Once we have a frontend, we want to reach a point where we can optimize our code. We can already parse and understand characters, but we need a way to represent our code, loops, etc., in order to optimize further.

This is somewhere between high level code and real, assembly code.

There are two kinds:

  • HIR (High-Level IR): language independent, closer to language.
  • LIR (Low-Level IR): machine independent, closer to machine.

This way, we can get rid of the need to have a unique compiler for each language-architecture combination. We can just have a specified high- and low- level IR, and allow languages to have a front end that compiles to one of those.

High-Level IR

Consists of a tree-node structure (ASTs). Includes high level constructs that are common to many languages: expression nodes, statement nodes, etc.

May also have things like loops, break and continue, switch statements, etc.

Low-Level IR

Low level representation is essentially an instruction set for an abstract machine.

Representations of IR:

  • Three Address Code (quadruples)
  • Tree Representation
  • Stack Machine (like Java bytecode)

Three-Address Code

a = b OP c

Has at most three addresses, but can have fewer.
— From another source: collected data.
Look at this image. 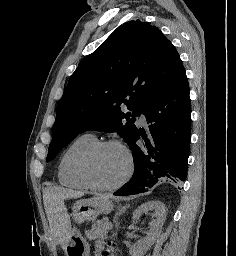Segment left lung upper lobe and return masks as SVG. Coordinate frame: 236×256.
I'll use <instances>...</instances> for the list:
<instances>
[{
    "mask_svg": "<svg viewBox=\"0 0 236 256\" xmlns=\"http://www.w3.org/2000/svg\"><path fill=\"white\" fill-rule=\"evenodd\" d=\"M182 69L178 52L157 27L140 20L121 25L71 75L47 162L87 130L117 132L129 144L137 130L134 117ZM122 103L129 112L121 111Z\"/></svg>",
    "mask_w": 236,
    "mask_h": 256,
    "instance_id": "1",
    "label": "left lung upper lobe"
}]
</instances>
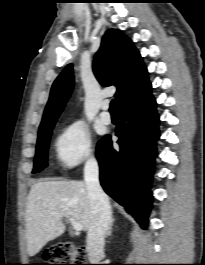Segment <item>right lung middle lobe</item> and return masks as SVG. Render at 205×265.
Wrapping results in <instances>:
<instances>
[{
  "label": "right lung middle lobe",
  "mask_w": 205,
  "mask_h": 265,
  "mask_svg": "<svg viewBox=\"0 0 205 265\" xmlns=\"http://www.w3.org/2000/svg\"><path fill=\"white\" fill-rule=\"evenodd\" d=\"M53 127L54 124L39 130L33 173H37L47 166V151Z\"/></svg>",
  "instance_id": "dd1d6c3e"
}]
</instances>
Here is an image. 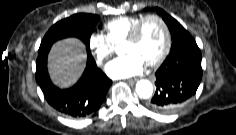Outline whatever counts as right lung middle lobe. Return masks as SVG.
<instances>
[{"instance_id":"dd1d6c3e","label":"right lung middle lobe","mask_w":236,"mask_h":135,"mask_svg":"<svg viewBox=\"0 0 236 135\" xmlns=\"http://www.w3.org/2000/svg\"><path fill=\"white\" fill-rule=\"evenodd\" d=\"M98 20V15L78 13L57 22L45 34L39 53L49 51L54 42L66 37L79 38L90 52V37Z\"/></svg>"}]
</instances>
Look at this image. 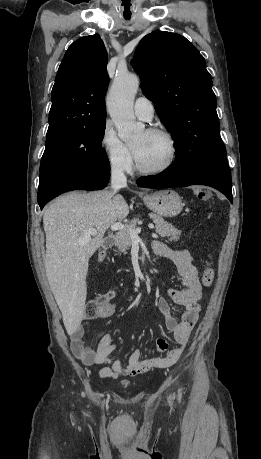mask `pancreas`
<instances>
[{"label":"pancreas","mask_w":261,"mask_h":459,"mask_svg":"<svg viewBox=\"0 0 261 459\" xmlns=\"http://www.w3.org/2000/svg\"><path fill=\"white\" fill-rule=\"evenodd\" d=\"M150 218L155 223V230L161 237H167L169 240L177 241L181 231L175 228L173 225L166 222L161 216L150 213ZM138 219H133L131 222L125 225V228L119 231L115 236V245L118 249L126 253V250L131 246L132 238L129 234L130 229H136Z\"/></svg>","instance_id":"pancreas-1"}]
</instances>
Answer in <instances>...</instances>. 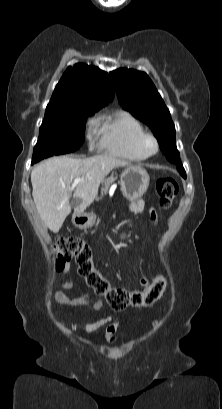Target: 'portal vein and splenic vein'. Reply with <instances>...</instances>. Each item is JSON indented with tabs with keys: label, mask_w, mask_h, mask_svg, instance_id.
<instances>
[{
	"label": "portal vein and splenic vein",
	"mask_w": 222,
	"mask_h": 409,
	"mask_svg": "<svg viewBox=\"0 0 222 409\" xmlns=\"http://www.w3.org/2000/svg\"><path fill=\"white\" fill-rule=\"evenodd\" d=\"M82 180V178H76L74 179L73 183H72V187L71 190H73L75 188V186Z\"/></svg>",
	"instance_id": "obj_1"
}]
</instances>
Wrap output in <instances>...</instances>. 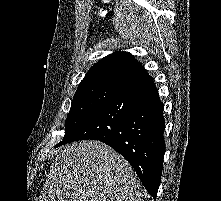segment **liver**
<instances>
[{
	"label": "liver",
	"mask_w": 221,
	"mask_h": 201,
	"mask_svg": "<svg viewBox=\"0 0 221 201\" xmlns=\"http://www.w3.org/2000/svg\"><path fill=\"white\" fill-rule=\"evenodd\" d=\"M42 201H142L130 164L95 140L58 150L42 191Z\"/></svg>",
	"instance_id": "6515ba94"
}]
</instances>
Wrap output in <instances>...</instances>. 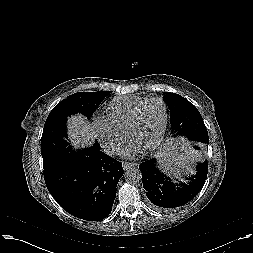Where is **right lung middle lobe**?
Returning a JSON list of instances; mask_svg holds the SVG:
<instances>
[{
    "label": "right lung middle lobe",
    "instance_id": "dd1d6c3e",
    "mask_svg": "<svg viewBox=\"0 0 253 253\" xmlns=\"http://www.w3.org/2000/svg\"><path fill=\"white\" fill-rule=\"evenodd\" d=\"M111 92H78L59 102L50 112L41 138L43 166L76 158L84 150H73L66 132L67 117L81 113L90 118L97 107ZM98 147V142L93 145Z\"/></svg>",
    "mask_w": 253,
    "mask_h": 253
}]
</instances>
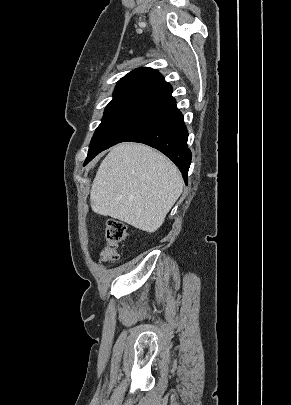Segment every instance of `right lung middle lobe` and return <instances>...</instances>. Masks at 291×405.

Also named quadruples (a, b, c, OP). Create temporary variables and solve with binary OPs.

Allows labels and jumps. Additionally, supports function calls.

How to Translate

Very similar to Recursive Descent Parsers. It could also support that depending on the language.

Have a way of parsing, and then take your AST and convert each node into an IR representation. This is defined by the compiler itself, similar to how it is done for the SaM compiler.